Canon stellt neue Produkte vor

Nachdem in der letzten Woche bereits diverse Informationen, Spezifikationen und Bilder zu den neuen Canon Kameras durchgesickert waren, fand vor wenigen Minuten auch endlich die offizielle Präsentation statt. Somit sind nun wirklich alle Details zu den neuen Produkten bekannt und wir haben die Möglichkeit, uns ein genaues Bild von Canons Neuheiten zu machen.

Dieser Artikel soll als Übersicht für die Canon Neuheiten dienen und wir wollen euch jedes neue Produkt ganz kurz vorstellen. In separaten Artikeln gehen wir dann im Laufe des Tages wirklich in die Tiefe und befassen uns mit den Details der jeweiligen Neuheiten.

Canon EOS M50

Die Canon EOS M50 ist ohne Frage das Highlight der heutigen Canon Präsentation. Die neue DSLM wird in Deutschland für 580 Euro ohne Objektiv erhältlich sein, dafür bietet die Kamera einen 24-Megapixel-Sensor (APS-C), den neuen DIGIC 8 Prozessor, Videos in 4K, einen elektronischen Sucher mit 2,36 Millionen Bildpunkten sowie ein kipp- und klappbares Touchdisplay. Des Weiteren ist selbstverständlich der Dual-Pixel-Autofokus mit von der Partie und es wird möglich sein, 10 Bilder pro Sekunde aufzunehmen.

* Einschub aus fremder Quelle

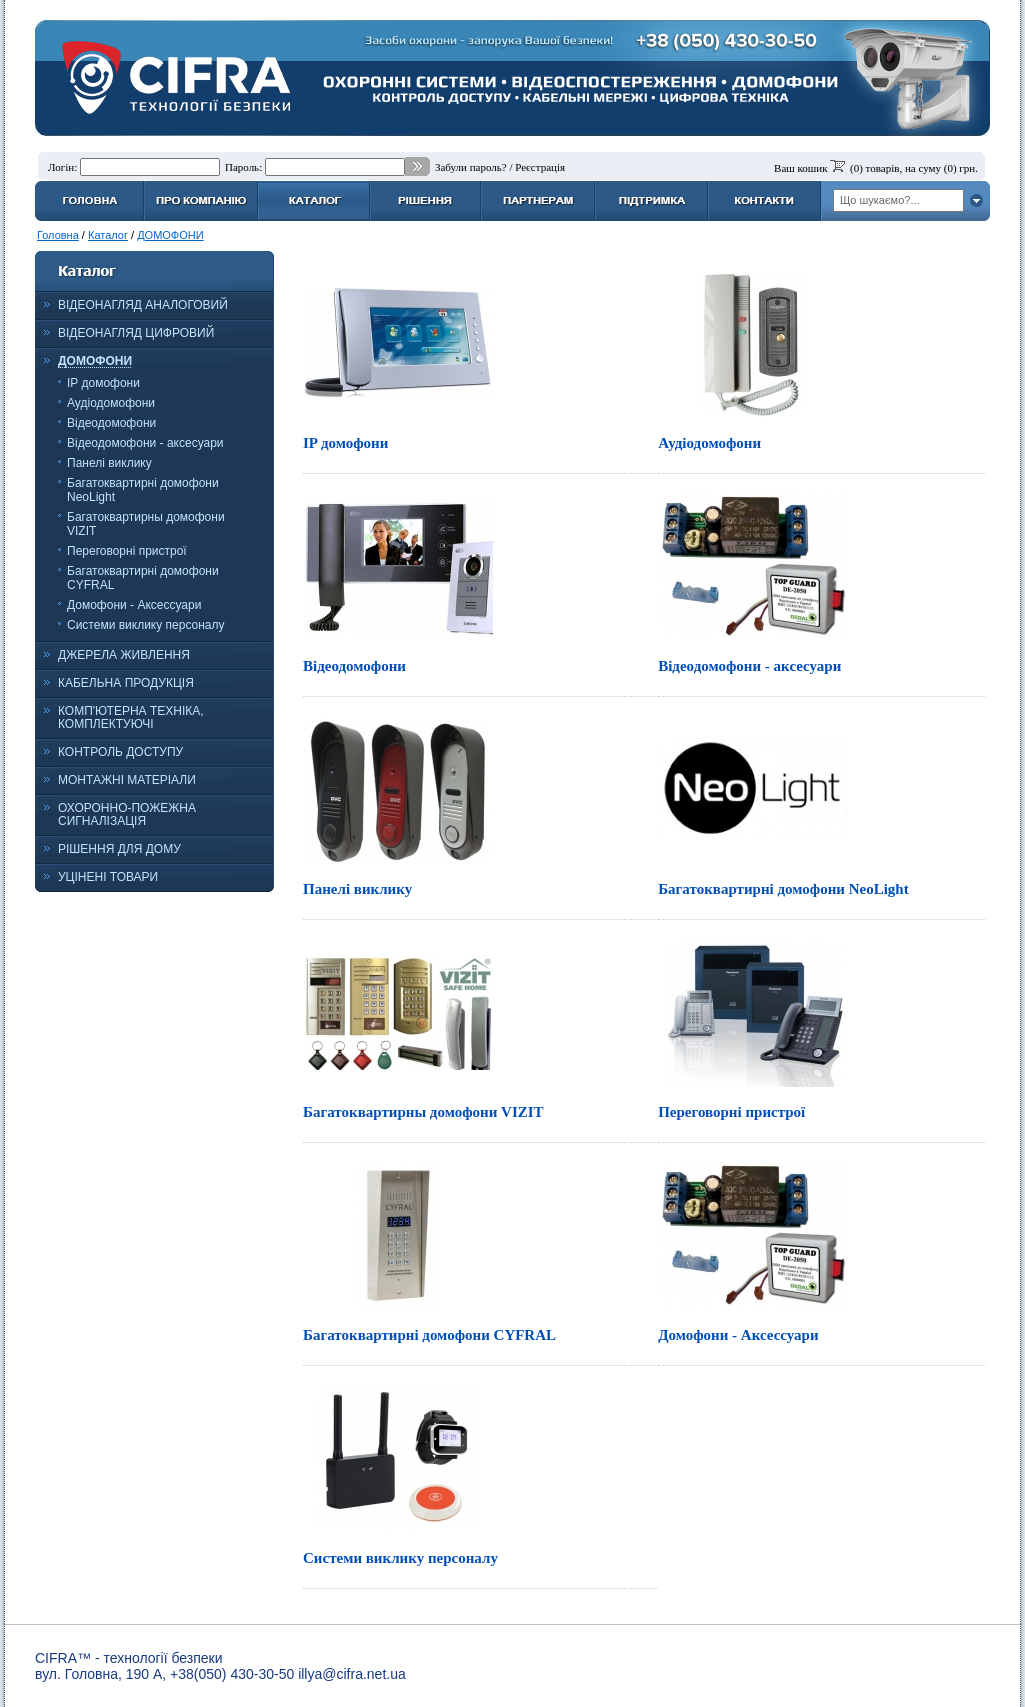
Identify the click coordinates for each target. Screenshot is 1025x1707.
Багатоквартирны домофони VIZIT (423, 1112)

Hier gehts zum ausführlichen Artikel der Canon EOS M50!

Canon EOS 2000D

Bei der Canon EOS 2000D handelt es sich um eine neue DSLR für Einsteiger, genauer gesagt ist die 2000D die Nachfolgerin der 1300D. Die neue Kamera hat wie auch die EOS M50 einen 24-Megapixel-Sensor (APS-C) zu bieten, außerdem kommen der DIGIC 4+ Prozessor, ein fest verbautes 3-Zoll-Display, Full-HD-Videos und eine Serienbildgeschwindigkeit von 3 Bildern pro Sekunde zum Einsatz. Der Preis der Canon EOS 2000D wird bei 500 Euro Euro liegen (nur im Kit mit dem EF-S 18-55mm f/3.5-5.6 IS II).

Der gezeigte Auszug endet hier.